2018.02/14 昨日の補足
老化防止剤やワックスその他の配合剤を用いないゴムがどのようなものかは教科書を読んでいただきたいが、形式知や経験知の観点で実用性のあるゴムなどこのような処方で製造できない。
一方、界面活性剤で問題解決できない、と形式知の観点で完璧な結論が出ていた問題に対して、どうしてまた界面活性剤のアイデアがひらめいたのか。それは、当方がこの増粘問題を界面活性剤で解決できない、と結論された否定証明を知らされていなかったからだ。
さらにその後当方の界面活性剤技術を特許として出願しているが、その特許を書く時でさえ界面活性剤という言葉を使うな、と指示され、そこではじめて研究報告書の存在を知らされた。仕事を開始して数か月過ぎてからである。
この界面活性剤で解決できないという完ぺきな否定証明をお手伝いの依頼されたときに読んでいたら、アイデアなど浮かばず一晩で結論を出せなかった可能性が高い。それでも、配合剤の入っていないゴムというものが耐久性のないことを即座に説明するような無思慮な対応は、しなかった。
しかし、情報を知らされていなかったことが、素直なアイデアのひらめきと、それを確認する実験につながった。そしてこの実験結果は、一年もかけて研究したのに隠されていた報告書の内容を完全にひっくり返すような結果だったので、相手を怒らせたのかもしれない。さらに、その結果はたった一回の一晩静置するという簡単な実験からえられていた。
今冷静に考えるとこの時のマネジメントは極めて稚拙である。当時当方は一般的な職位でいえば係長の役職にいた。そのような立場の者に対して、ただ黙って仕事を手伝え的な依頼の仕方は非常識だろうし、少なくとも同じ社内で同じテーマを担当する研究者にテーマに関する情報をすべて開示しないという秘密主義もおかしい。
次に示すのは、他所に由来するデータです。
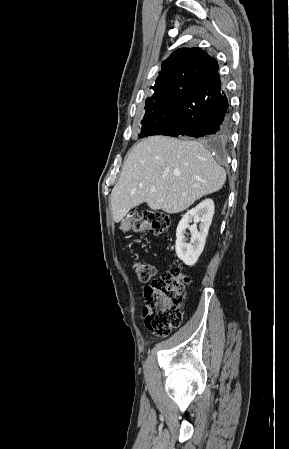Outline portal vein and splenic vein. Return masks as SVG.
<instances>
[{"label": "portal vein and splenic vein", "mask_w": 289, "mask_h": 449, "mask_svg": "<svg viewBox=\"0 0 289 449\" xmlns=\"http://www.w3.org/2000/svg\"><path fill=\"white\" fill-rule=\"evenodd\" d=\"M155 190H156V188L154 186L150 188L151 192H154Z\"/></svg>", "instance_id": "18ae733b"}]
</instances>
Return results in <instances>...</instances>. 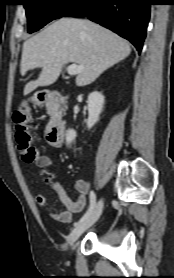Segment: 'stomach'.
<instances>
[{"instance_id":"stomach-1","label":"stomach","mask_w":174,"mask_h":278,"mask_svg":"<svg viewBox=\"0 0 174 278\" xmlns=\"http://www.w3.org/2000/svg\"><path fill=\"white\" fill-rule=\"evenodd\" d=\"M33 102H34V103H37L35 99H33Z\"/></svg>"}]
</instances>
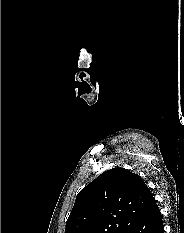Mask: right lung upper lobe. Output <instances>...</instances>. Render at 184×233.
I'll list each match as a JSON object with an SVG mask.
<instances>
[{"mask_svg":"<svg viewBox=\"0 0 184 233\" xmlns=\"http://www.w3.org/2000/svg\"><path fill=\"white\" fill-rule=\"evenodd\" d=\"M155 206L156 200L140 176L113 168L78 193L65 233H127Z\"/></svg>","mask_w":184,"mask_h":233,"instance_id":"cb5924a9","label":"right lung upper lobe"}]
</instances>
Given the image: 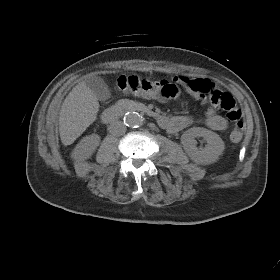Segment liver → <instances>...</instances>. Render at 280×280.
<instances>
[{
  "instance_id": "6515ba94",
  "label": "liver",
  "mask_w": 280,
  "mask_h": 280,
  "mask_svg": "<svg viewBox=\"0 0 280 280\" xmlns=\"http://www.w3.org/2000/svg\"><path fill=\"white\" fill-rule=\"evenodd\" d=\"M99 111V102L85 81L67 95L59 113L60 138L64 145L72 144L92 124Z\"/></svg>"
}]
</instances>
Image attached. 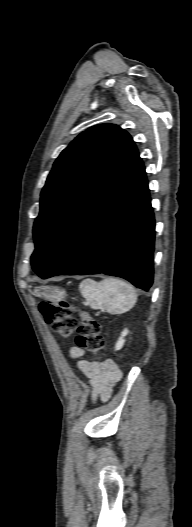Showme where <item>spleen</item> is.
<instances>
[{
	"label": "spleen",
	"instance_id": "obj_1",
	"mask_svg": "<svg viewBox=\"0 0 192 527\" xmlns=\"http://www.w3.org/2000/svg\"><path fill=\"white\" fill-rule=\"evenodd\" d=\"M87 303L95 309L120 314L129 311L136 303L134 287L120 279L105 278L100 282L85 279L79 285Z\"/></svg>",
	"mask_w": 192,
	"mask_h": 527
}]
</instances>
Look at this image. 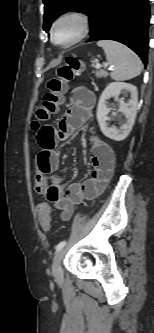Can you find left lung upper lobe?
Segmentation results:
<instances>
[{
	"mask_svg": "<svg viewBox=\"0 0 154 333\" xmlns=\"http://www.w3.org/2000/svg\"><path fill=\"white\" fill-rule=\"evenodd\" d=\"M98 0H43L45 5L43 29L48 32L51 23L61 14L71 10H84L89 13Z\"/></svg>",
	"mask_w": 154,
	"mask_h": 333,
	"instance_id": "obj_1",
	"label": "left lung upper lobe"
}]
</instances>
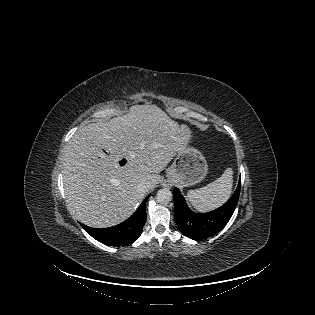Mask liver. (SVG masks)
I'll return each instance as SVG.
<instances>
[{
  "instance_id": "6515ba94",
  "label": "liver",
  "mask_w": 315,
  "mask_h": 315,
  "mask_svg": "<svg viewBox=\"0 0 315 315\" xmlns=\"http://www.w3.org/2000/svg\"><path fill=\"white\" fill-rule=\"evenodd\" d=\"M191 134L155 105H137L126 115L78 129L62 157L72 216L95 228L126 219L161 181L159 173L186 149ZM123 157L127 163L120 166ZM142 181L146 193L137 191Z\"/></svg>"
}]
</instances>
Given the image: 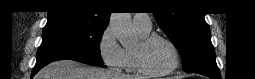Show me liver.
Instances as JSON below:
<instances>
[{
	"label": "liver",
	"instance_id": "1",
	"mask_svg": "<svg viewBox=\"0 0 255 79\" xmlns=\"http://www.w3.org/2000/svg\"><path fill=\"white\" fill-rule=\"evenodd\" d=\"M35 79H140L112 70L86 66L73 60L53 62L37 73Z\"/></svg>",
	"mask_w": 255,
	"mask_h": 79
}]
</instances>
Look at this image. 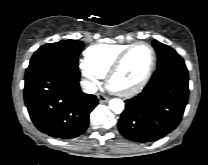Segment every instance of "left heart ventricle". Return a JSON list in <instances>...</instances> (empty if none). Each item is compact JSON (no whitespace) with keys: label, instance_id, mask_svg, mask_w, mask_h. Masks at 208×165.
I'll return each mask as SVG.
<instances>
[{"label":"left heart ventricle","instance_id":"left-heart-ventricle-1","mask_svg":"<svg viewBox=\"0 0 208 165\" xmlns=\"http://www.w3.org/2000/svg\"><path fill=\"white\" fill-rule=\"evenodd\" d=\"M151 61V51L145 46L135 48L126 58L114 78L115 85L130 87L138 83L146 73Z\"/></svg>","mask_w":208,"mask_h":165}]
</instances>
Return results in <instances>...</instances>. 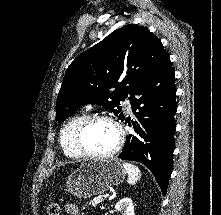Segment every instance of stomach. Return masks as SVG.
Wrapping results in <instances>:
<instances>
[{
    "label": "stomach",
    "mask_w": 221,
    "mask_h": 215,
    "mask_svg": "<svg viewBox=\"0 0 221 215\" xmlns=\"http://www.w3.org/2000/svg\"><path fill=\"white\" fill-rule=\"evenodd\" d=\"M126 171L116 159H93L83 162L66 182L68 192L78 198H88L106 192L123 182Z\"/></svg>",
    "instance_id": "stomach-1"
}]
</instances>
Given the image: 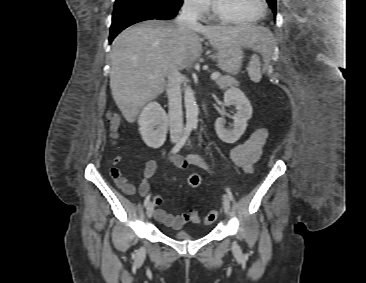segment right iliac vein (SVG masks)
<instances>
[{
	"instance_id": "1",
	"label": "right iliac vein",
	"mask_w": 366,
	"mask_h": 283,
	"mask_svg": "<svg viewBox=\"0 0 366 283\" xmlns=\"http://www.w3.org/2000/svg\"><path fill=\"white\" fill-rule=\"evenodd\" d=\"M179 135H175L172 137L173 142H177L179 140ZM154 212V205L152 202H150L146 207V214L148 218H151Z\"/></svg>"
}]
</instances>
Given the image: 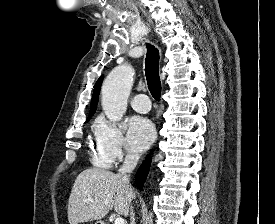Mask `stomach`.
<instances>
[{
  "label": "stomach",
  "mask_w": 275,
  "mask_h": 224,
  "mask_svg": "<svg viewBox=\"0 0 275 224\" xmlns=\"http://www.w3.org/2000/svg\"><path fill=\"white\" fill-rule=\"evenodd\" d=\"M95 224H104L103 222H96Z\"/></svg>",
  "instance_id": "0dacf381"
}]
</instances>
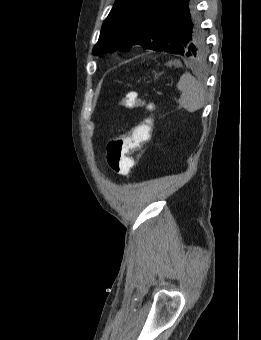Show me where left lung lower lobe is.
I'll use <instances>...</instances> for the list:
<instances>
[{"label":"left lung lower lobe","mask_w":261,"mask_h":340,"mask_svg":"<svg viewBox=\"0 0 261 340\" xmlns=\"http://www.w3.org/2000/svg\"><path fill=\"white\" fill-rule=\"evenodd\" d=\"M196 5V0H165L161 10L167 13V17L171 16L172 20H178L191 12Z\"/></svg>","instance_id":"obj_1"}]
</instances>
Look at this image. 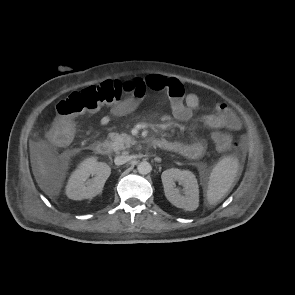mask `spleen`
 Returning a JSON list of instances; mask_svg holds the SVG:
<instances>
[{"label": "spleen", "mask_w": 295, "mask_h": 295, "mask_svg": "<svg viewBox=\"0 0 295 295\" xmlns=\"http://www.w3.org/2000/svg\"><path fill=\"white\" fill-rule=\"evenodd\" d=\"M238 171V161L231 157H224L212 169L208 181L207 200L209 204L218 202L231 187Z\"/></svg>", "instance_id": "3e777b00"}]
</instances>
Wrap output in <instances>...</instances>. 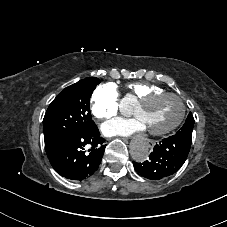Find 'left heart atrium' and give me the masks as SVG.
I'll use <instances>...</instances> for the list:
<instances>
[{"label":"left heart atrium","mask_w":227,"mask_h":227,"mask_svg":"<svg viewBox=\"0 0 227 227\" xmlns=\"http://www.w3.org/2000/svg\"><path fill=\"white\" fill-rule=\"evenodd\" d=\"M102 133L106 136H130L145 130L144 126L137 119H115L110 120L101 127Z\"/></svg>","instance_id":"left-heart-atrium-1"}]
</instances>
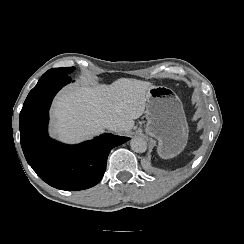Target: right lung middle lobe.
<instances>
[{
	"label": "right lung middle lobe",
	"mask_w": 244,
	"mask_h": 244,
	"mask_svg": "<svg viewBox=\"0 0 244 244\" xmlns=\"http://www.w3.org/2000/svg\"><path fill=\"white\" fill-rule=\"evenodd\" d=\"M73 70H74V67L50 69L46 73H44L42 77L47 76V75H51V74H65V75H68Z\"/></svg>",
	"instance_id": "right-lung-middle-lobe-1"
}]
</instances>
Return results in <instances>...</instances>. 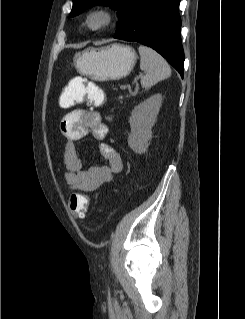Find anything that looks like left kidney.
I'll list each match as a JSON object with an SVG mask.
<instances>
[{"label":"left kidney","mask_w":245,"mask_h":319,"mask_svg":"<svg viewBox=\"0 0 245 319\" xmlns=\"http://www.w3.org/2000/svg\"><path fill=\"white\" fill-rule=\"evenodd\" d=\"M162 105V95L155 94L137 105L129 119L131 133L128 137V145L138 154H143L148 148V142L152 138V127Z\"/></svg>","instance_id":"1"}]
</instances>
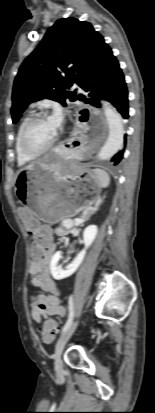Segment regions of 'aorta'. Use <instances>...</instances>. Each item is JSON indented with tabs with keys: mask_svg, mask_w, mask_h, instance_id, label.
Wrapping results in <instances>:
<instances>
[{
	"mask_svg": "<svg viewBox=\"0 0 155 413\" xmlns=\"http://www.w3.org/2000/svg\"><path fill=\"white\" fill-rule=\"evenodd\" d=\"M103 111L106 118L109 134L105 144L98 153L100 160L110 159L123 145L124 125L121 115L108 102H103Z\"/></svg>",
	"mask_w": 155,
	"mask_h": 413,
	"instance_id": "1",
	"label": "aorta"
}]
</instances>
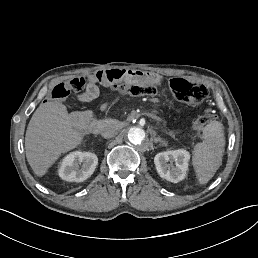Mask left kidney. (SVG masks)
Listing matches in <instances>:
<instances>
[{
  "mask_svg": "<svg viewBox=\"0 0 258 258\" xmlns=\"http://www.w3.org/2000/svg\"><path fill=\"white\" fill-rule=\"evenodd\" d=\"M190 153L184 149L169 150L156 154L154 163L160 177L178 183L186 177ZM169 161L175 162V167L168 164Z\"/></svg>",
  "mask_w": 258,
  "mask_h": 258,
  "instance_id": "1",
  "label": "left kidney"
}]
</instances>
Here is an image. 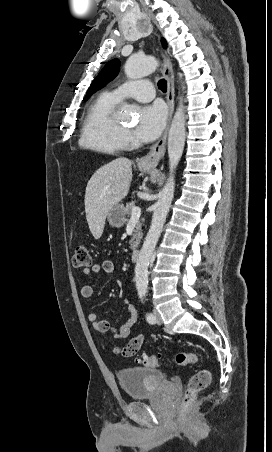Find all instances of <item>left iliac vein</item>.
<instances>
[{
	"label": "left iliac vein",
	"instance_id": "1",
	"mask_svg": "<svg viewBox=\"0 0 272 452\" xmlns=\"http://www.w3.org/2000/svg\"><path fill=\"white\" fill-rule=\"evenodd\" d=\"M153 314H154V316L156 318V323L157 324H162V318H161L159 312L157 310H154Z\"/></svg>",
	"mask_w": 272,
	"mask_h": 452
}]
</instances>
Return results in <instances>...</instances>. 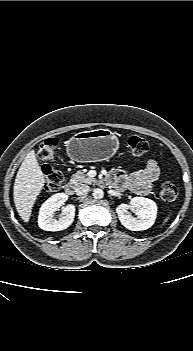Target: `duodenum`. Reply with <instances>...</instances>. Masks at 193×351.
<instances>
[{
    "instance_id": "obj_1",
    "label": "duodenum",
    "mask_w": 193,
    "mask_h": 351,
    "mask_svg": "<svg viewBox=\"0 0 193 351\" xmlns=\"http://www.w3.org/2000/svg\"><path fill=\"white\" fill-rule=\"evenodd\" d=\"M66 191L69 193V194H72L74 192V184L72 182H68L66 184Z\"/></svg>"
}]
</instances>
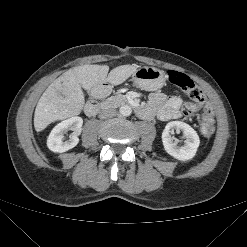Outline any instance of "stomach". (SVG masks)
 I'll return each mask as SVG.
<instances>
[{
  "label": "stomach",
  "mask_w": 247,
  "mask_h": 247,
  "mask_svg": "<svg viewBox=\"0 0 247 247\" xmlns=\"http://www.w3.org/2000/svg\"><path fill=\"white\" fill-rule=\"evenodd\" d=\"M132 80L142 89L157 90L164 85L165 73L155 67H140L133 73Z\"/></svg>",
  "instance_id": "0dacf381"
}]
</instances>
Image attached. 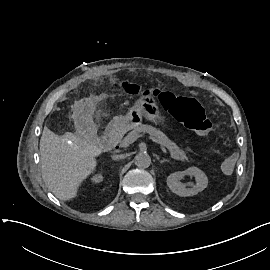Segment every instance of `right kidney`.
Listing matches in <instances>:
<instances>
[{
    "label": "right kidney",
    "mask_w": 270,
    "mask_h": 270,
    "mask_svg": "<svg viewBox=\"0 0 270 270\" xmlns=\"http://www.w3.org/2000/svg\"><path fill=\"white\" fill-rule=\"evenodd\" d=\"M101 178H102L101 176H96V177H94L93 180H94L95 182H99V181L101 180Z\"/></svg>",
    "instance_id": "ca27d5eb"
}]
</instances>
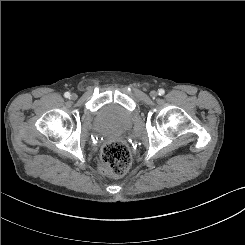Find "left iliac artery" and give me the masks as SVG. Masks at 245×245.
<instances>
[{
	"mask_svg": "<svg viewBox=\"0 0 245 245\" xmlns=\"http://www.w3.org/2000/svg\"><path fill=\"white\" fill-rule=\"evenodd\" d=\"M158 93H159V95H164L165 91H164V89L161 88L158 90Z\"/></svg>",
	"mask_w": 245,
	"mask_h": 245,
	"instance_id": "obj_1",
	"label": "left iliac artery"
}]
</instances>
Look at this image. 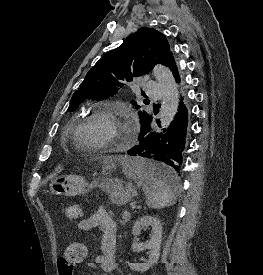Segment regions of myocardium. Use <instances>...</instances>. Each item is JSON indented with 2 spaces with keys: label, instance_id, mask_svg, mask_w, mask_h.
Instances as JSON below:
<instances>
[{
  "label": "myocardium",
  "instance_id": "f54148a6",
  "mask_svg": "<svg viewBox=\"0 0 263 275\" xmlns=\"http://www.w3.org/2000/svg\"><path fill=\"white\" fill-rule=\"evenodd\" d=\"M104 119L112 127L113 134L101 142H88L83 139V129L94 119ZM128 139V130L120 118L111 110L97 108L81 118L74 130V140L79 148L87 152L115 151L124 147Z\"/></svg>",
  "mask_w": 263,
  "mask_h": 275
}]
</instances>
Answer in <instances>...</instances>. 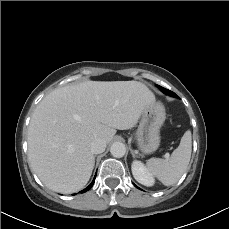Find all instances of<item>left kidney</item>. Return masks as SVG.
<instances>
[{
	"mask_svg": "<svg viewBox=\"0 0 229 229\" xmlns=\"http://www.w3.org/2000/svg\"><path fill=\"white\" fill-rule=\"evenodd\" d=\"M132 174L137 182L144 186H153L154 177L141 161H134L131 166Z\"/></svg>",
	"mask_w": 229,
	"mask_h": 229,
	"instance_id": "left-kidney-1",
	"label": "left kidney"
}]
</instances>
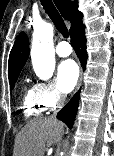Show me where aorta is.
Segmentation results:
<instances>
[{"label": "aorta", "instance_id": "aorta-1", "mask_svg": "<svg viewBox=\"0 0 114 156\" xmlns=\"http://www.w3.org/2000/svg\"><path fill=\"white\" fill-rule=\"evenodd\" d=\"M31 59L36 75L42 80L52 77L55 68V51L53 46V27L42 23L34 28Z\"/></svg>", "mask_w": 114, "mask_h": 156}]
</instances>
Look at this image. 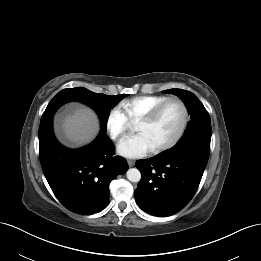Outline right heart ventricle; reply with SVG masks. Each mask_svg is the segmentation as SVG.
I'll use <instances>...</instances> for the list:
<instances>
[{
  "label": "right heart ventricle",
  "instance_id": "obj_1",
  "mask_svg": "<svg viewBox=\"0 0 261 261\" xmlns=\"http://www.w3.org/2000/svg\"><path fill=\"white\" fill-rule=\"evenodd\" d=\"M165 95H143L137 96L121 103V108L131 123L137 122L153 108L167 100Z\"/></svg>",
  "mask_w": 261,
  "mask_h": 261
}]
</instances>
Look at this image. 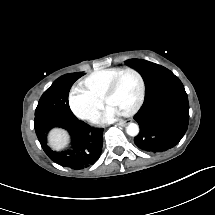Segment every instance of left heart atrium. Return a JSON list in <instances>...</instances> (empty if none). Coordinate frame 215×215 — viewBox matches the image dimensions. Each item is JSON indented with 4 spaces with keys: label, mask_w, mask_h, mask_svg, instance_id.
<instances>
[{
    "label": "left heart atrium",
    "mask_w": 215,
    "mask_h": 215,
    "mask_svg": "<svg viewBox=\"0 0 215 215\" xmlns=\"http://www.w3.org/2000/svg\"><path fill=\"white\" fill-rule=\"evenodd\" d=\"M122 113V110L118 107L114 100L108 99L107 105L102 109L101 119L106 121L118 116Z\"/></svg>",
    "instance_id": "1"
}]
</instances>
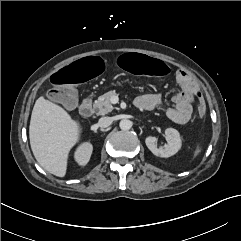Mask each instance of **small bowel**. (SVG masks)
<instances>
[{
    "mask_svg": "<svg viewBox=\"0 0 241 241\" xmlns=\"http://www.w3.org/2000/svg\"><path fill=\"white\" fill-rule=\"evenodd\" d=\"M176 80L181 86V91L173 96L174 107L166 108L167 116L177 124H186L193 112L192 102L195 95H199V87L195 78L186 70L176 71ZM163 97L159 93H148L139 96L135 105L140 109L152 110L162 106Z\"/></svg>",
    "mask_w": 241,
    "mask_h": 241,
    "instance_id": "1",
    "label": "small bowel"
}]
</instances>
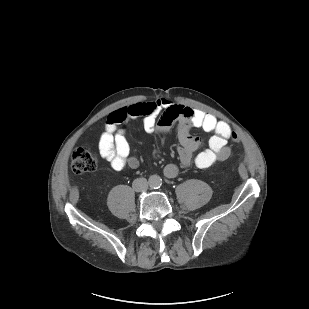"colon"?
Segmentation results:
<instances>
[{
    "mask_svg": "<svg viewBox=\"0 0 309 309\" xmlns=\"http://www.w3.org/2000/svg\"><path fill=\"white\" fill-rule=\"evenodd\" d=\"M233 142H238L239 137L236 133L230 136ZM97 157L90 148L82 146L76 148L71 156V170L75 174H85L93 172L97 167Z\"/></svg>",
    "mask_w": 309,
    "mask_h": 309,
    "instance_id": "obj_1",
    "label": "colon"
}]
</instances>
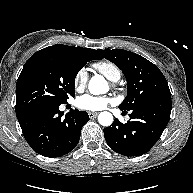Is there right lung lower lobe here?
<instances>
[{"instance_id":"1","label":"right lung lower lobe","mask_w":193,"mask_h":193,"mask_svg":"<svg viewBox=\"0 0 193 193\" xmlns=\"http://www.w3.org/2000/svg\"><path fill=\"white\" fill-rule=\"evenodd\" d=\"M59 105L46 103L17 116L28 144L45 157H59L72 151L89 120L85 111L78 110H71L63 117Z\"/></svg>"}]
</instances>
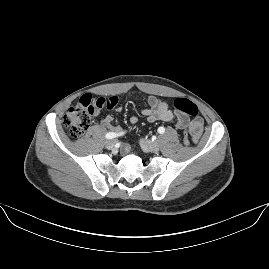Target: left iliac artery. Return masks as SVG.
Wrapping results in <instances>:
<instances>
[{
    "instance_id": "1",
    "label": "left iliac artery",
    "mask_w": 269,
    "mask_h": 269,
    "mask_svg": "<svg viewBox=\"0 0 269 269\" xmlns=\"http://www.w3.org/2000/svg\"><path fill=\"white\" fill-rule=\"evenodd\" d=\"M158 132H159L160 134H163V133L165 132V128H164V127H159V128H158Z\"/></svg>"
}]
</instances>
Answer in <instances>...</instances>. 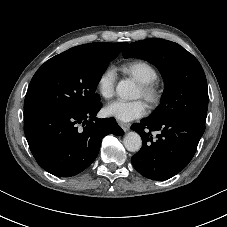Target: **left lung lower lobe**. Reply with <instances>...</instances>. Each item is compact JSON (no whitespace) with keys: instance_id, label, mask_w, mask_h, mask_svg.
<instances>
[{"instance_id":"obj_1","label":"left lung lower lobe","mask_w":227,"mask_h":227,"mask_svg":"<svg viewBox=\"0 0 227 227\" xmlns=\"http://www.w3.org/2000/svg\"><path fill=\"white\" fill-rule=\"evenodd\" d=\"M131 129L143 140L139 152L131 157L134 168L152 180H166L183 170L193 158L205 125L187 118H150L134 123ZM152 131H159L156 138Z\"/></svg>"}]
</instances>
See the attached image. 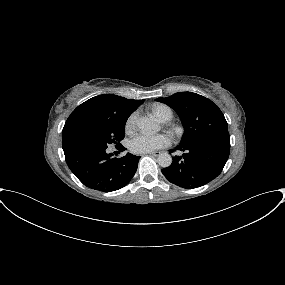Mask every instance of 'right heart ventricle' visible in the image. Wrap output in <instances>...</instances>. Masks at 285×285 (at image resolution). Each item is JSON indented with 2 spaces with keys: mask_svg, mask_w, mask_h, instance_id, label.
I'll use <instances>...</instances> for the list:
<instances>
[{
  "mask_svg": "<svg viewBox=\"0 0 285 285\" xmlns=\"http://www.w3.org/2000/svg\"><path fill=\"white\" fill-rule=\"evenodd\" d=\"M150 110L161 121H168L174 115L172 108L165 104H154Z\"/></svg>",
  "mask_w": 285,
  "mask_h": 285,
  "instance_id": "obj_1",
  "label": "right heart ventricle"
}]
</instances>
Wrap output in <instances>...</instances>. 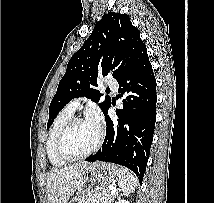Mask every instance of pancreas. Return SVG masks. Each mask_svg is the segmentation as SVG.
I'll use <instances>...</instances> for the list:
<instances>
[{
    "mask_svg": "<svg viewBox=\"0 0 214 203\" xmlns=\"http://www.w3.org/2000/svg\"><path fill=\"white\" fill-rule=\"evenodd\" d=\"M94 197H95V194H91L88 197L79 200L77 203H95L93 201ZM113 198L114 197H113V195L111 193V190H108L107 192H105L102 195V197L100 199V203H111V201L113 200Z\"/></svg>",
    "mask_w": 214,
    "mask_h": 203,
    "instance_id": "1",
    "label": "pancreas"
}]
</instances>
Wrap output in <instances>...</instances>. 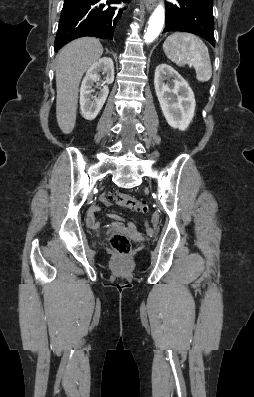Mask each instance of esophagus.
Segmentation results:
<instances>
[{
  "mask_svg": "<svg viewBox=\"0 0 254 397\" xmlns=\"http://www.w3.org/2000/svg\"><path fill=\"white\" fill-rule=\"evenodd\" d=\"M156 5V0H147L145 2V7L148 11H151Z\"/></svg>",
  "mask_w": 254,
  "mask_h": 397,
  "instance_id": "34e87169",
  "label": "esophagus"
}]
</instances>
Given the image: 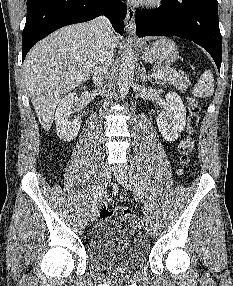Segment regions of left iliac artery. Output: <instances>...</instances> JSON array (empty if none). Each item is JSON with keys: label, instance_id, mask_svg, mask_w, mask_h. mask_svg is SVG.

その非常識な依頼に対して、当方は臥薪嘗胆し、静かにそして謙虚に実験結果を示したのだが、このようなお手伝い依頼の背景では、否定証明をひっくり返したような実験結果となって、せっかくの忖度も、「モリカケ問題」同様に悪い状況を生み出してしまった。ゆえに忖度をしなくてもよい組織が理想であり、これはドラッカーの遺言でもある。